* [Exercise requirements]: Drop all pictures and repeat exactly the lines from the line holding "12,000+ TEAMS POUR COFFEE WITH ALFY" through the end of the records.
──────── Supplied material ────────
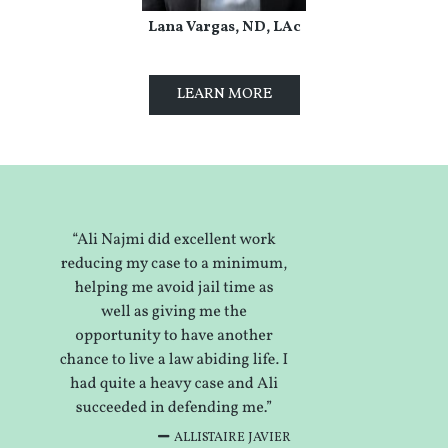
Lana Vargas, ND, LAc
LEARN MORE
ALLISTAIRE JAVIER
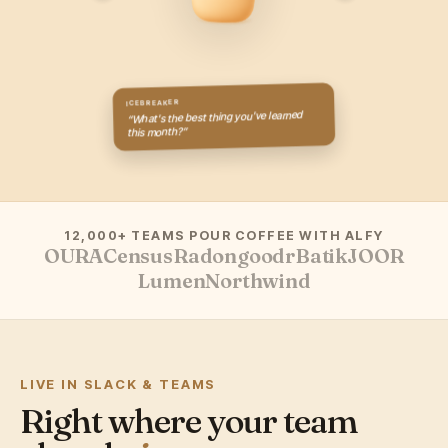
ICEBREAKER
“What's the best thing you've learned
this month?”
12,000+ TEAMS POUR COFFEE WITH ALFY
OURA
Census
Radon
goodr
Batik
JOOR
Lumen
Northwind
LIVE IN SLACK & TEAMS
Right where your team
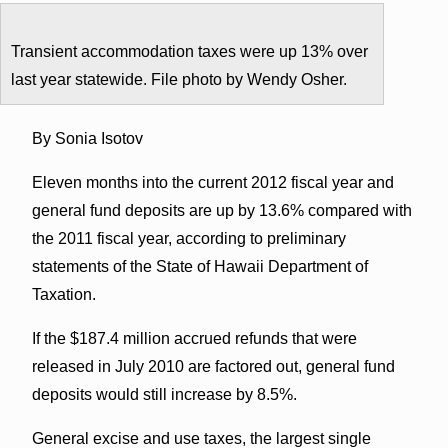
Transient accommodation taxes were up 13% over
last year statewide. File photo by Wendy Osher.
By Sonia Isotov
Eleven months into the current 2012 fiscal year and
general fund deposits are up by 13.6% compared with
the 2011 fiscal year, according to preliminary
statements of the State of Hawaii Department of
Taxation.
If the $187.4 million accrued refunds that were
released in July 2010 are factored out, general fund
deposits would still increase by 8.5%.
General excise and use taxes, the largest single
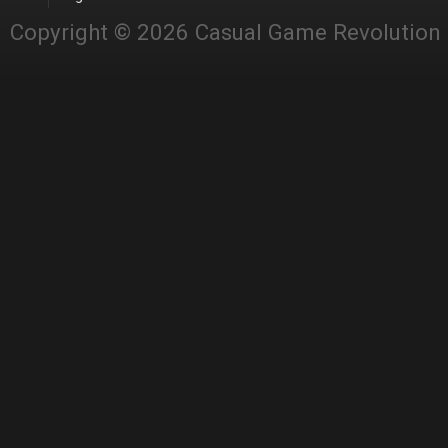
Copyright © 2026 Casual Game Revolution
────────
* [Final answer]:
12,000+ TEAMS POUR COFFEE WITH ALFY
OURA
Census
Radon
goodr
Batik
JOOR
Lumen
Northwind
LIVE IN SLACK & TEAMS
Right where your team
Transient accommodation taxes were up 13% over
last year statewide. File photo by Wendy Osher.
By Sonia Isotov
Eleven months into the current 2012 fiscal year and
general fund deposits are up by 13.6% compared with
the 2011 fiscal year, according to preliminary
statements of the State of Hawaii Department of
Taxation.
If the $187.4 million accrued refunds that were
released in July 2010 are factored out, general fund
deposits would still increase by 8.5%.
General excise and use taxes, the largest single
Copyright © 2026 Casual Game Revolution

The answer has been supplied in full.